MORE CUTS: The Bank of England has attempted to boost the economy with a £100bn scheme to force banks to pass on the low interest rates to households
MORE CUTS: The Bank of England has attempted to boost the economy with a £100bn scheme to force banks to pass on the low interest rates to households

Ben Broadbent –the Bank of England’s deputy governor – has revealed there could be a further interest rate cut this year if required.

His comments highlight the Bank of England’s signal on Thursday that rates could go lower if the economy worsens.

On Thursday, the Bank cut interest rates from 0.5 per cent to 0.25 per cent- a record low which also marks the first cut since 2009.

Mr Broadbent confirmed there was a real prospect of another cut in rates this year.

He said the Bank had acted after a series of surveys since the referendum on most aspects of the economy, including employment, the housing market and business confidence, which had turned down markedly.

He added that in the past, these had been ‘reliable indicators of subsequent releases of official data’.

The Bank also attempted to boost the economy, with a £100bn scheme to force banks to pass on the low interest rate to households and businesses and the purchase of £60bn of UK government bonds and £10bn of corporate bonds.

These efforts have been criticised in some quarters, including from a former colleague on the Bank’s interest rate-setting Monetary Policy Committee.

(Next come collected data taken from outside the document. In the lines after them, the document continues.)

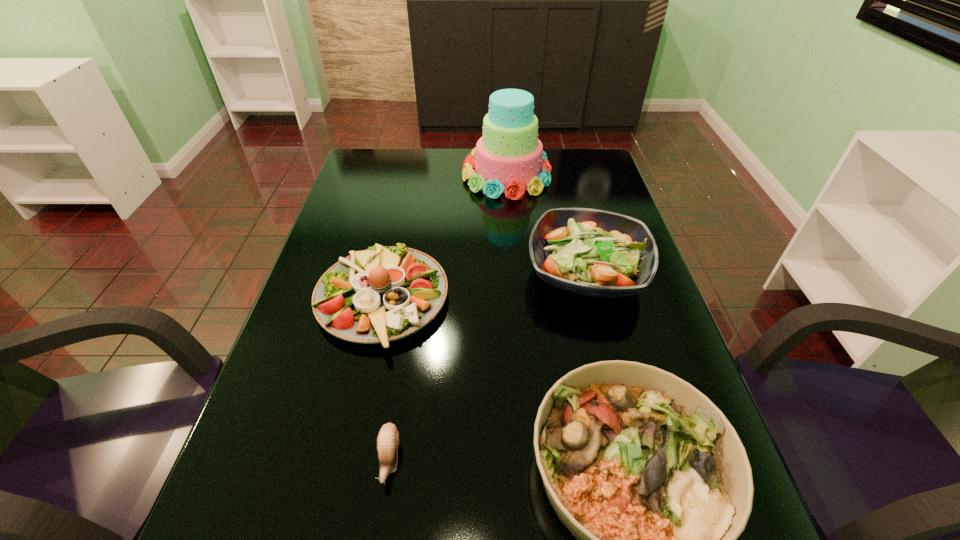 Locate which object ranks in proximity to the escargot. Please provide its 2D coordinates. Your answer should be formatted as a tuple, i.e. [(x, y)], where the tuple contains the x and y coordinates of a point satisfying the conditions above.

[(382, 294)]

This screenshot has height=540, width=960. I want to click on object that stands as the closest to the nearest salad plate, so click(382, 294).

Choose which salad plate is the nearest neighbor to the nearest salad plate. Please provide its 2D coordinates. Your answer should be formatted as a tuple, i.e. [(x, y)], where the tuple contains the x and y coordinates of a point satisfying the conditions above.

[(382, 294)]

Find the location of a particular element. This screenshot has width=960, height=540. salad plate identified as the closest to the tallest salad plate is located at coordinates (642, 468).

In order to click on free region that satisfies the following two spatial constraints: 1. on the back side of the leftmost salad plate; 2. on the left side of the tallest object in this screenshot , I will do `click(410, 174)`. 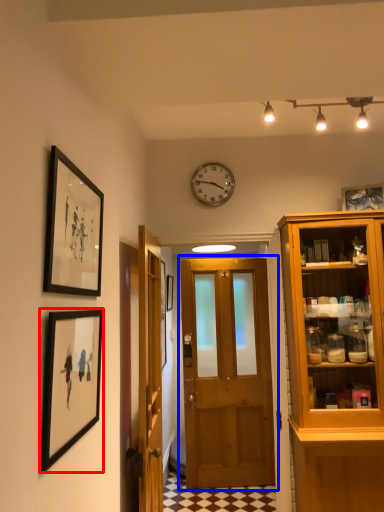 Question: Which object appears closest to the camera in this image, picture frame (highlighted by a red box) or door (highlighted by a blue box)?

Choices:
 (A) picture frame
 (B) door

Answer: (A) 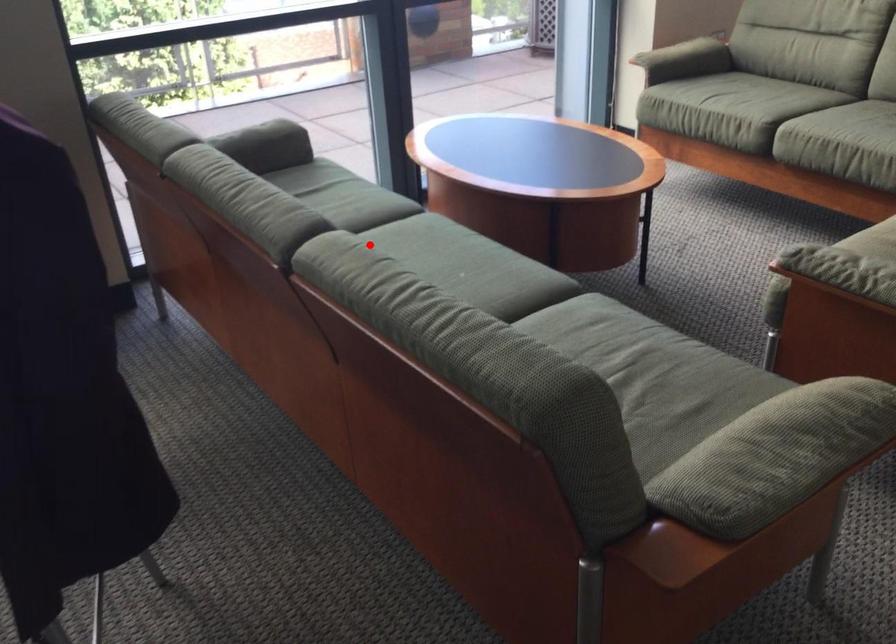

Mr Broadbent said: “I’m pretty confident it will have some effect… it is a substantial, coherent package… we have already seen mortgage rates fall.”

The Bank predicted that house prices would fall over the next year, ending years of strong growth. Prices fell in July, according to the latest Halifax figures, out this morning.

The average value of a home fell 1 per cent to £214,678 last month. The drop was the third this year and mostly offset June’s 1.2 per cent increase.

However figures for a single month can be erratic but the quarterly trend shows growth has slowed from earlier in the year.